Die Tankstelle an der Gather Landstraße in Niebüll liegt so dicht, dass er die Benzinpreise lesen kann. Doch wenn Autoverkäufer Torsten Friedrich einen Wagen volltanken will, muss er trotzdem viel Zeit einplanen und Termine nach hinten schieben: Hat er Pech, dauert das Tanken eine halbe Stunde. Denn da ist dieser verflixte Bahnübergang, dessen Schranken so unglaublich oft unten sind und den Weg versperren. "Um halb und zur vollen Stunde darf man gar nicht losfahren, dann steht man am längsten", hat Friedrich herausgefunden. Und ein Anwohner spottet: "Das sind Glücks-Schranken. Wenn wir Glück haben, sind sie auf. Wenn wir auf der anderen Seite Eis kaufen und Pech haben, dann ist das später Milchsuppe." Jeden Tag passieren mehr als 100 Züge den Bahnübergang - auf dem Weg nach Dagebüll, ins dänische Tondern und vor allem nach Sylt. Und bald werden es sogar noch viel mehr, vor allem morgens und abends.

Ein Winkelzug mit Folgen

Das liegt daran, dass neben der Deutschen Bahn mit RDC bald ein zweites Unternehmen Autozüge nach Sylt rollen lässt. Das ist ein sehr lukratives Geschäft. Deshalb hat die Deutsche Bahn im komplizierten Vergabeverfahren lange und trickreich gekämpft, um zu verhindern, dass RDC noch weitere Trassen übernimmt. Der erfolgreiche Winkelzug der DB sieht so aus: An den Autozug wird künftig ein Triebwagen mit Sitzplätzen gekoppelt, und der fährt 25 Kilometer weiter nach Bredstedt. Weil im Wettbewerb der Anbieter gewinnt, der die längere Strecke bedient. Dieses Vergabekriterium beschert den Niebüllern voraussichtlich ab Januar 2016 noch häufiger geschlossene Bahnschranken.

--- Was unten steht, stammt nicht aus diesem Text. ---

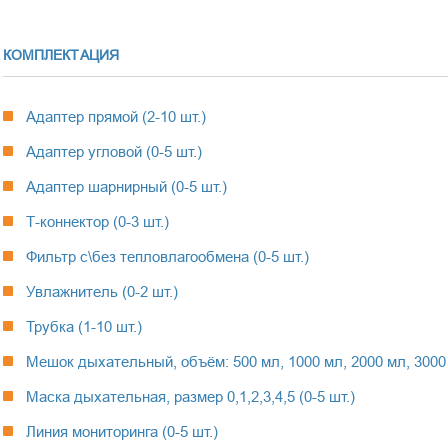
КОМПЛЕКТАЦИЯ
Адаптер прямой (2-10 шт.)
Адаптер угловой (0-5 шт.)
Адаптер шарнирный (0-5 шт.)
Т-коннектор (0-3 шт.)
Фильтр с\без тепловлагообмена (0-5 шт.)
Увлажнитель (0-2 шт.)
Трубка (1-10 шт.)
Мешок дыхательный, объём: 500 мл, 1000 мл, 2000 мл, 3000 
Маска дыхательная, размер 0,1,2,3,4,5 (0-5 шт.)
Линия мониторинга (0-5 шт.)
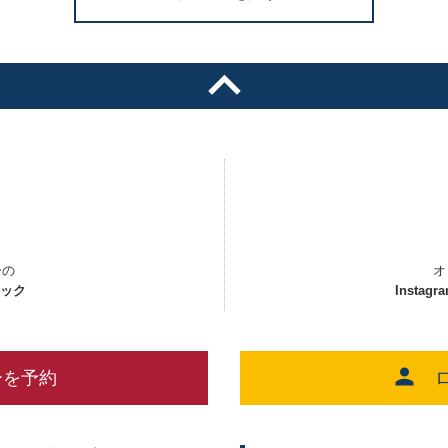
ーの
オ
ェック
Instagr
ーを予約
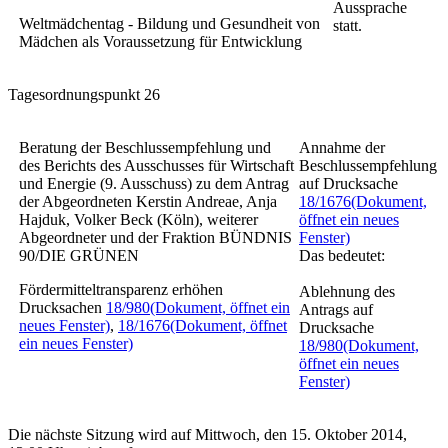
Aussprache
Weltmädchentag - Bildung und Gesundheit von
statt.
Mädchen als Voraussetzung für Entwicklung
Tagesordnungspunkt 26
Beratung der Beschlussempfehlung und
Annahme der
des Berichts des Ausschusses für Wirtschaft
Beschlussempfehlung
und Energie (9. Ausschuss) zu dem Antrag
auf Drucksache
der Abgeordneten Kerstin Andreae, Anja
18/1676
(Dokument,
Hajduk, Volker Beck (Köln), weiterer
öffnet ein neues
Abgeordneter und der Fraktion BÜNDNIS
Fenster)
90/DIE GRÜNEN
Das bedeutet:
Fördermitteltransparenz erhöhen
Ablehnung des
Drucksachen
18/980
(Dokument, öffnet ein
Antrags auf
neues Fenster)
,
18/1676
(Dokument, öffnet
Drucksache
ein neues Fenster)
18/980
(Dokument,
öffnet ein neues
Fenster)
Die nächste Sitzung wird auf Mittwoch, den 15. Oktober 2014,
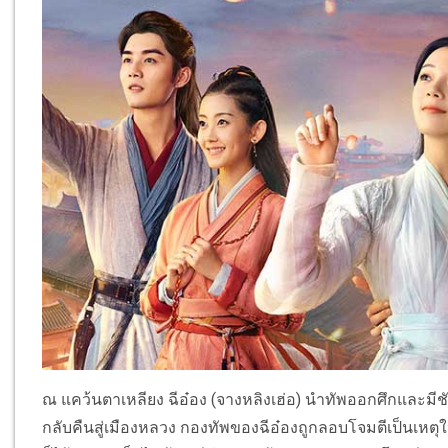
ณ แคว้นตาเหลียง ฉีอ๋อง (จางหลิงเฮ่อ) นำทัพออกศึกและมี
กลับคืนสู่เมืองหลวง กองทัพของฉีอ๋องถูกลอบโจมตีเป็นเหตุ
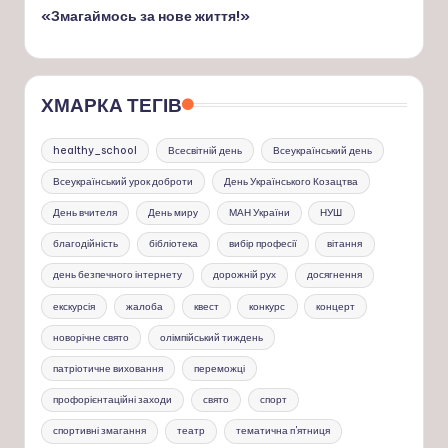
«Змагаймось за нове життя!»
ХМАРКА ТЕГІВ
healthy_school
Всесвітній день
Всеукраїнський день
Всеукраїнський урок доброти
День Українського Козацтва
День вчителя
День миру
МАН України
НУШ
благодійність
бібліотека
вибір професії
вітання
день безпечного інтернету
дорожній рух
досягнення
екскурсія
жалоба
квест
конкурс
концерт
новорічне свято
олімпійський тиждень
патріотичне виховання
переможці
профорієнтаційні заходи
свято
спорт
спортивні змагання
театр
тематична п'ятниця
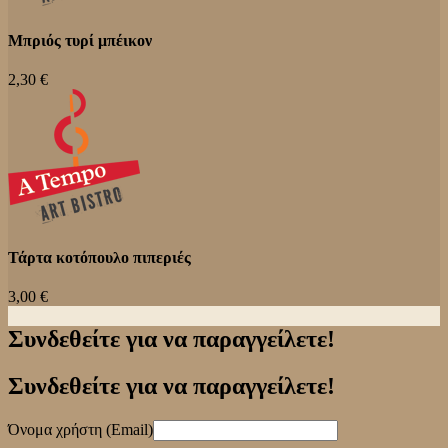
Μπριός τυρί μπέικον
2,30 €
Τάρτα κοτόπουλο πιπεριές
3,00 €
Συνδεθείτε για να παραγγείλετε!
Συνδεθείτε για να παραγγείλετε!
Όνομα χρήστη (Email)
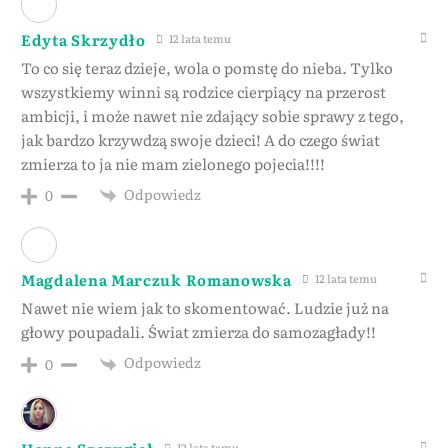
Edyta Skrzydło
12 lata temu
To co się teraz dzieje, wola o pomstę do nieba. Tylko
wszystkiemy winni są rodzice cierpiący na przerost
ambicji, i może nawet nie zdający sobie sprawy z tego,
jak bardzo krzywdzą swoje dzieci! A do czego świat
zmierza to ja nie mam zielonego pojecia!!!!
Odpowiedz
0
Magdalena Marczuk Romanowska
12 lata temu
Nawet nie wiem jak to skomentować. Ludzie już na
głowy poupadali. Świat zmierza do samozagłady!!
Odpowiedz
0
12 lata temu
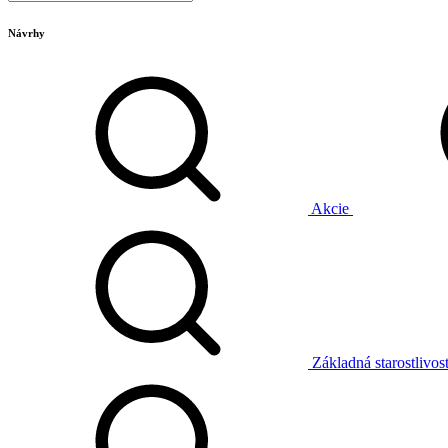
Návrhy
Akcie
Základná starostlivos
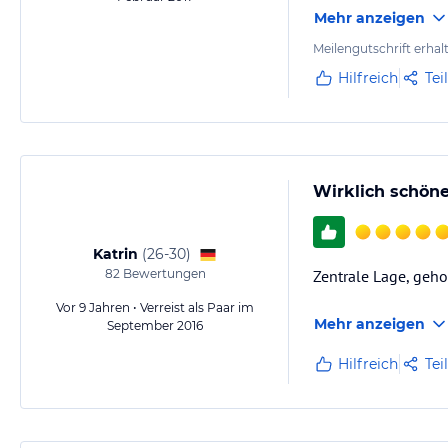
Mehr anzeigen
Meilengutschrift erhal
Hilfreich
Tei
Wirklich schön
Katrin
(
26-30
)
82
Bewertungen
Zentrale Lage, geho
Vor 9 Jahren • Verreist als Paar im
Mehr anzeigen
September 2016
Hilfreich
Tei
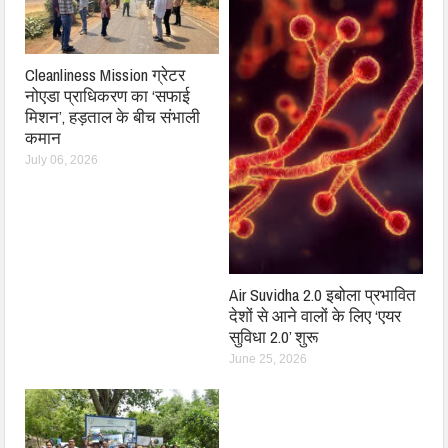
Cleanliness Mission ग्रेटर
नोएडा प्राधिकरण का ‘सफाई
मिशन’, हड़ताल के बीच संभाली
कमान
July 06, 2026
Air Suvidha 2.0 इबोला प्रभावित
देशों से आने वालों के लिए ‘एयर
सुविधा 2.0’ शुरू
June 25, 2026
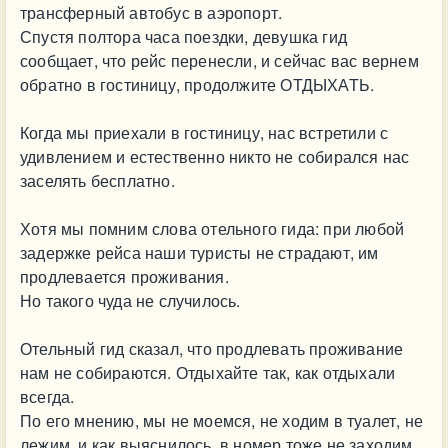
трансферный автобус в аэропорт.
Спустя полтора часа поездки, девушка гид
сообщает, что рейс перенесли, и сейчас вас вернем
обратно в гостиницу, продолжите ОТДЫХАТЬ.
Когда мы приехали в гостиницу, нас встретили с
удивлением и естественно никто не собирался нас
заселять бесплатно.
Хотя мы помним слова отельного гида: при любой
задержке рейса наши туристы не страдают, им
продлевается проживания.
Но такого чуда не случилось.
Отельный гид сказал, что продлевать проживание
нам не собираются. Отдыхайте так, как отдыхали
всегда.
По его мнению, мы не моемся, не ходим в туалет, не
лежим, и как выяснилось, в номер тоже не заходим.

Auch Rangierfahrten bremsen Anwohner aus

Bürgermeister Wilfried Bockholt (parteilos) ist sauer über den Trick der DB: "Das ist ein Zug, den niemand braucht. Wer will diesen Zug in Anspruch nehmen, um eine Viertelstunde im Rangierverkehr in Niebüll im Bahnhof hin- und hergeschaukelt zu werden?" Dass das Auseinanderkoppeln in Niebüll so viel Zeit kostet, wäre Bockholt egal, wenn dadurch nicht der Bereich zwischen den Schranken blockiert würde. Doch genau das ist der Fall: Jeder Sylt-Shuttle, der von der Insel kommt, legt wegen der Rangierarbeiten künftig den Straßenverkehr für weitere zwei bis drei Minuten lahm.

Tunnel oder Brücke als Königsweg?

Da dürfte es wenig helfen, dass die Deutsche Bahn inzwischen eine Diskussion über den Bau eines Tunnels oder einer Brücke angestoßen hat. Auch wenn Bahn und Bund möglicherweise zwei Drittel der Kosten übernehmen würden - Niebülls Bürgermeister ist skeptisch: "Wir setzen uns natürlich damit auseinander, aber das ist ein Millionenprojekt: Da müssten Häuser weg, da müssten Straßen gebaut werden, um neue Anbindungen herzustellen." Dabei sei die Lösung so einfach, meint Bockholt. Statt des komplexen Vergabeverfahrens müsse gesetzlich festgelegt werden, dass künftig nur ein Anbieter die Strecke nach Sylt übernehmen darf. Dadurch würden sich Tricks und Winkelzüge erübrigen.

Doch zumindest vorerst führt kein Weg daran vorbei, dass sich Niebüll mit mehr Zügen und häufigem Rangieren arrangieren muss. Und Autoverkäufer Torsten Friedrich muss seine Fahrten zur Tankstelle gegenüber künftig noch aufwendiger planen und sich noch öfter in Geduld üben.